--- Data provided ---
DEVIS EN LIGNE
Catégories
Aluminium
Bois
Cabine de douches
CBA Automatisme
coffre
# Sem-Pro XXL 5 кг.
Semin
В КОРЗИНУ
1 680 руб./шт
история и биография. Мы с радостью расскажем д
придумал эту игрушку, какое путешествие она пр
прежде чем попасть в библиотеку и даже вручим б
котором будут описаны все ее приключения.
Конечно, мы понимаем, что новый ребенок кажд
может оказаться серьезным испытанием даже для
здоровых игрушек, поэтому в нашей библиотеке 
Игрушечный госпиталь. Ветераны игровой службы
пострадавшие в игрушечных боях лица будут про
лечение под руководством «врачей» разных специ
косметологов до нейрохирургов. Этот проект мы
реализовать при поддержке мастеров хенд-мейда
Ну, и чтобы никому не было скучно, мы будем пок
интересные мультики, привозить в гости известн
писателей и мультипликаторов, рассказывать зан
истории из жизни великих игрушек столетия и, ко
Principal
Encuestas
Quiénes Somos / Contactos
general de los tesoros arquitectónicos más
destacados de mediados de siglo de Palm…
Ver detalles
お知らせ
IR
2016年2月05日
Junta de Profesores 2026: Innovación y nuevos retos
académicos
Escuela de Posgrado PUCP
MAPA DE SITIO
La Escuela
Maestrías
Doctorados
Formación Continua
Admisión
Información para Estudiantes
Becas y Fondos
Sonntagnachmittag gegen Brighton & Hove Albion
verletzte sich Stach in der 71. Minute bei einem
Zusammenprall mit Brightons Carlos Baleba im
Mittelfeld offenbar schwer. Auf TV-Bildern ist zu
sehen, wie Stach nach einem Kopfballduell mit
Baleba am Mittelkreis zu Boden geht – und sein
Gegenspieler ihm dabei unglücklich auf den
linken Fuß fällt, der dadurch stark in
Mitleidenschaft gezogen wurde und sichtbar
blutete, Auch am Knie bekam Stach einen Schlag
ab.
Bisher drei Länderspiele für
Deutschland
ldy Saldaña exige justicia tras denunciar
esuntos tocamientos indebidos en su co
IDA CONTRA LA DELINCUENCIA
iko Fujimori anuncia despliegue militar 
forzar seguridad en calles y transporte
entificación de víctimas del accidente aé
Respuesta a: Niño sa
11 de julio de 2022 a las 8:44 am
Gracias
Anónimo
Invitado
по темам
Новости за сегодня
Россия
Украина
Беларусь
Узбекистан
---
Exercise:
Word for word, restate the lines of the data above that fall between the line holding "косметологов до нейрохирургов. Этот проект мы" and the line holding "Becas y Fondos", inclusive, and no other lines.

Reply to the exercise:
косметологов до нейрохирургов. Этот проект мы
реализовать при поддержке мастеров хенд-мейда
Ну, и чтобы никому не было скучно, мы будем пок
интересные мультики, привозить в гости известн
писателей и мультипликаторов, рассказывать зан
истории из жизни великих игрушек столетия и, ко
Principal
Encuestas
Quiénes Somos / Contactos
general de los tesoros arquitectónicos más
destacados de mediados de siglo de Palm…
Ver detalles
お知らせ
IR
2016年2月05日
Junta de Profesores 2026: Innovación y nuevos retos
académicos
Escuela de Posgrado PUCP
MAPA DE SITIO
La Escuela
Maestrías
Doctorados
Formación Continua
Admisión
Información para Estudiantes
Becas y Fondos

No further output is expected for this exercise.